Halidi menjelaskan, pihaknya terus mendorong operator telekomunikasi, khususnya PT Telkomsel, agar segera melakukan pemulihan jaringan secara menyeluruh. Namun, upaya tersebut masih terkendala oleh suplai listrik yang belum pulih di sejumlah wilayah terdampak banjir.

“Kami sudah berulang kali berkoordinasi dengan Telkomsel. Kendalanya, di beberapa titik listrik masih padam, sehingga jaringan belum bisa berfungsi maksimal,” jelasnya.
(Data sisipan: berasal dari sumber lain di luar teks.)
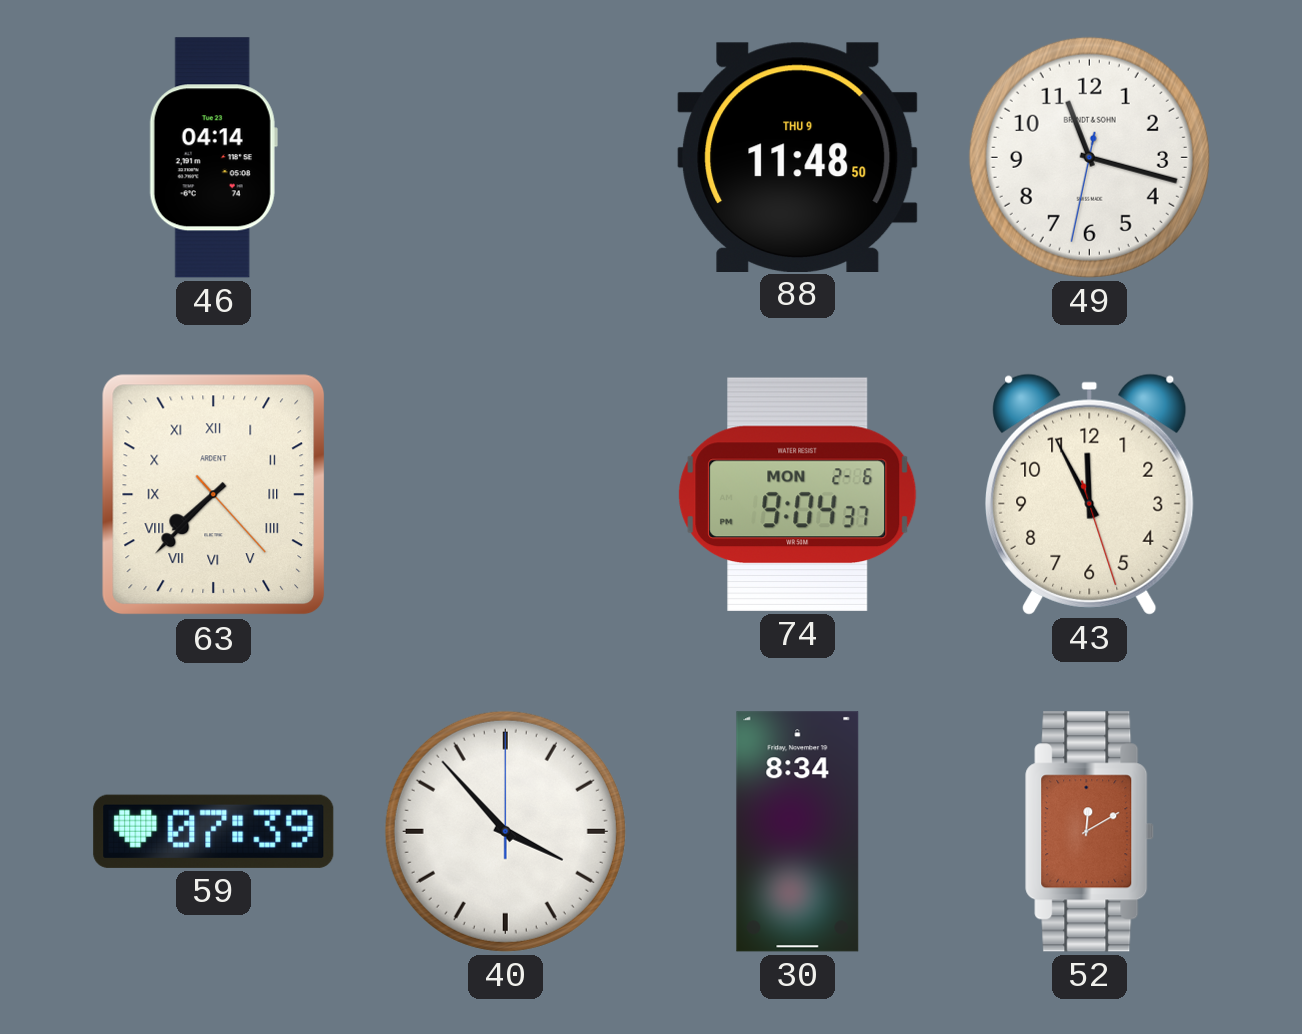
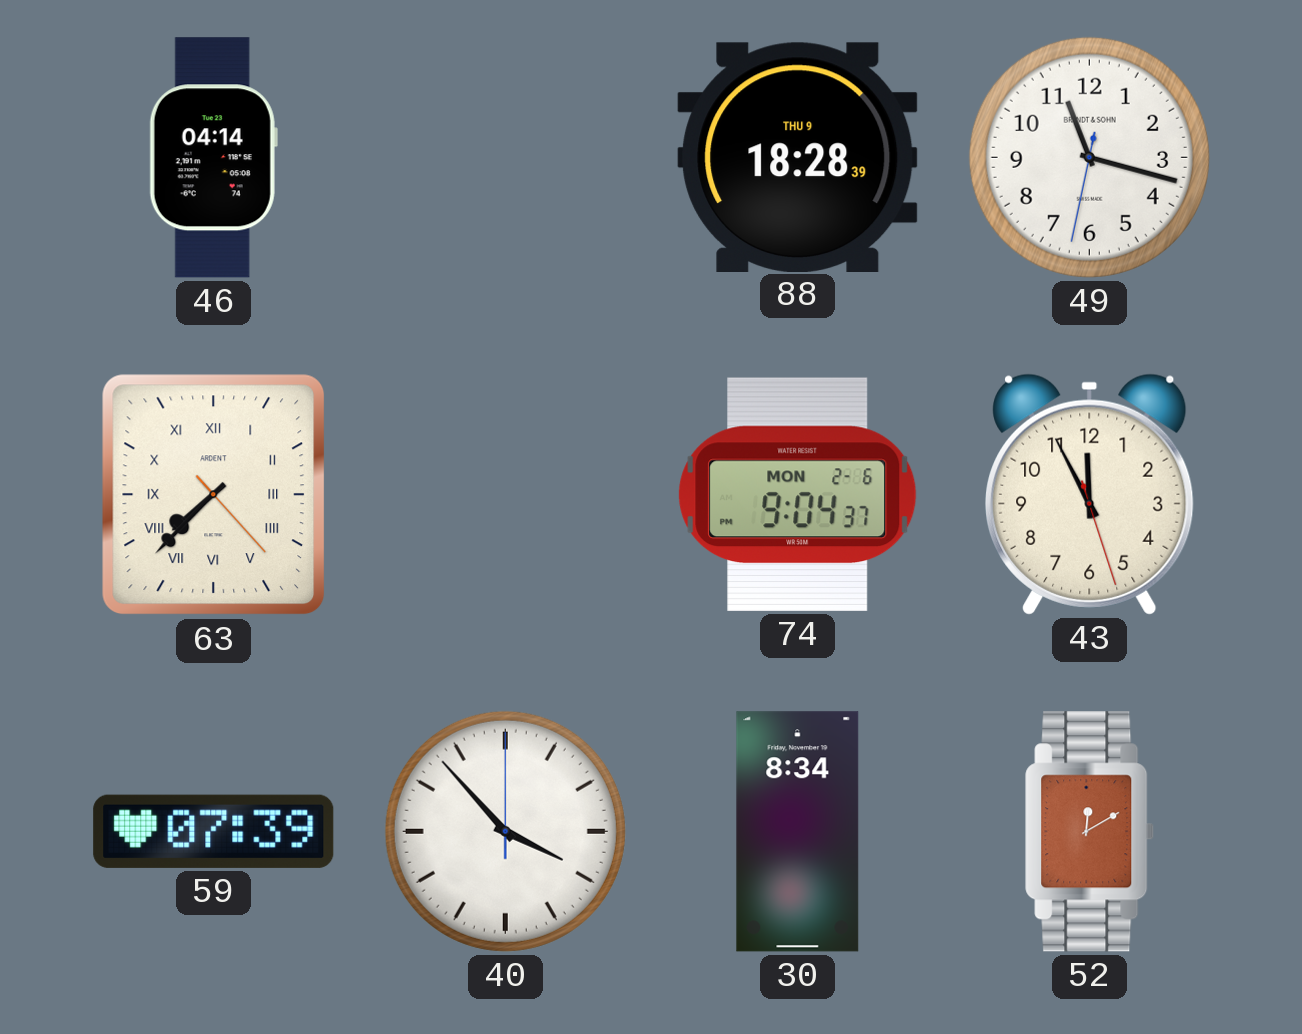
88: 11:48 -> 18:28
Untuk mempercepat pemulihan, Diskominfosa Aceh Utara juga telah melaporkan kondisi tersebut kepada Kementerian Komunikasi dan Digital (Komdigi) guna mendapatkan dukungan dan intervensi yang diperlukan.

“Kondisi ini sangat menyulitkan masyarakat, terutama warga yang masih berada di lokasi pengungsian, karena selain listrik belum menyala, jaringan komunikasi juga belum stabil,” pungkas Halidi.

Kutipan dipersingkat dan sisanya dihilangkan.